LLM reliability in demos. LLM responses can vary and add latency. We added a response cache keyed by transaction context so repeated runs return stable results during demos.

Graph velocity at scale. Tracking edge velocity per node in real time can get expensive. We use a GraphVelocityMonitor with configurable time windows and baseline comparisons, and we only run it for transactions that pass the initial rules.

Balancing explainability and performance. More layers mean more context and better explanations, but also more compute. The fast-path filter lets us keep full explainability for suspicious transactions while keeping latency acceptable for the majority of traffic.

Accomplishments that we're proud of

We built a full end-to-end pipeline with all five detection layers wired and working. We added recipient risk scoring to surface collection accounts and mules that sender-only systems often miss. We implemented time-weighted baselines with exponential decay so recent behavior matters more than old history. We designed the system so every decision is traceable to the immutable event stream. We created a live demo with synthetic personas and four fraud scenarios that runs without external datasets. Our final system also accomplishes both the task of catching what humans miss and catching what traditional AI systems miss.

What we learned

Multi-layer detection beats single models: layering rules, profiling, graph analysis, and LLM comprehension gives better coverage and clearer explanations. Recipient-side analysis is essential—recipients that receive from many first-time senders with little outbound flow are often collection points. Time-weighted baselines matter for catching account takeover where an attacker’s behavior diverges from months of normal activity. Fast-path filtering is critical for keeping latency low while still running the full pipeline on suspicious cases. Practitioner-led design principles—modularity, human-in-the-loop, auditability—made the architecture easier to extend and reason about.

What's next for SpydrWeb

Agentic investigation mode — The plan includes an Investigator Agent that uses an LLM with tool-calling to explore events, graph, and baselines on demand. We’d wire this as an alternate mode so analysts can switch between the fixed pipeline and an agent-driven investigation.
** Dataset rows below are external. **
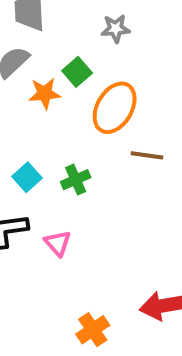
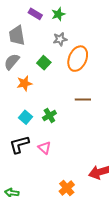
orange star: (45, 93) -> (24, 83), moved
orange ellipse: (115, 108) -> (78, 59), moved

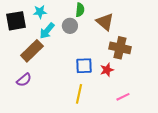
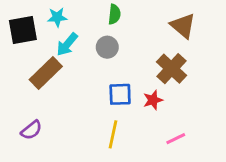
brown triangle: (105, 22) -> (183, 26), moved
gray circle: (70, 26) -> (107, 47), moved
brown cross: (120, 48) -> (172, 69), turned 30
purple semicircle: (24, 80) -> (31, 130), moved

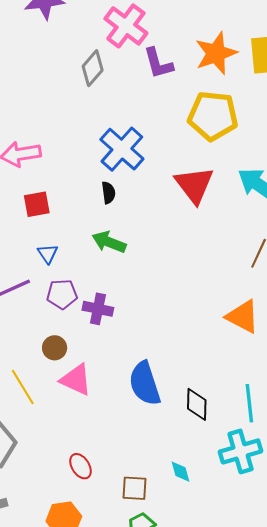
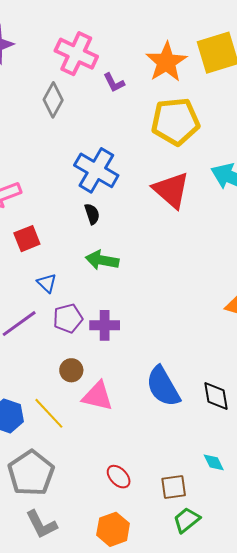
purple L-shape: (158, 63) -> (114, 83), size x0.7

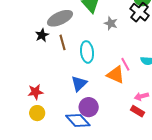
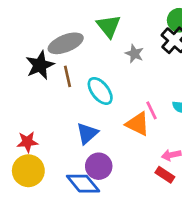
black star: (42, 35) -> (40, 65), size x1.5
cyan ellipse: (87, 52) -> (100, 91), turned -35
yellow circle: (37, 113) -> (28, 171), size x1.5

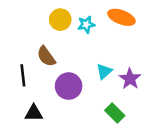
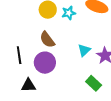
brown semicircle: (46, 56) -> (47, 40), moved
purple circle: (69, 86) -> (45, 63), moved

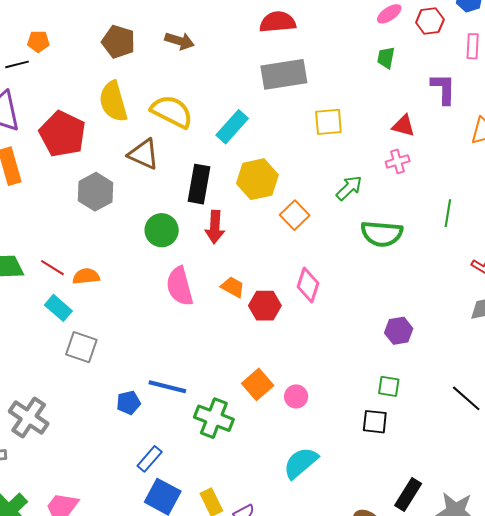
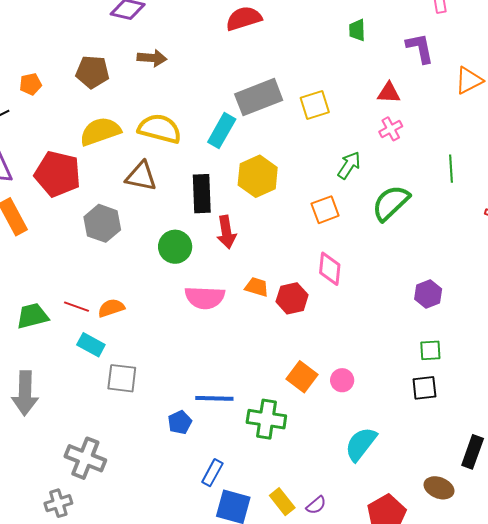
orange pentagon: (38, 41) -> (31, 84), moved
gray rectangle: (284, 74) -> (259, 97), moved
yellow semicircle: (113, 102) -> (100, 131), turned 99
orange square: (295, 215) -> (325, 210), moved, turned 36
green semicircle: (382, 234) -> (391, 203), turned 144
pink semicircle: (180, 286) -> (205, 298), turned -60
PaySim integration — Add PaySim as a data backbone alongside synthetic generators, with calibration from public datasets (IEEE-CIS, Feedzai BAF) to ground the system in real transaction patterns.

Real-time WebSocket streaming — Push new transactions and alerts to the frontend as they’re processed, and broadcast alerts when fraud is detected so the dashboard updates live without refresh.

Transaction log redesign — Implement the master–detail layout with risk bands (green/yellow/red), expandable rows for LLM reasoning and reports, and links to the graph view for flagged transactions.

Analyst feedback loop — Use the feedback store to retrain or tune layer weights and thresholds based on analyst actions (confirm fraud, false positive, etc.).

Production hardening — Add persistence for the event stream and case reports, rate limiting, and deployment configs for cloud hosting.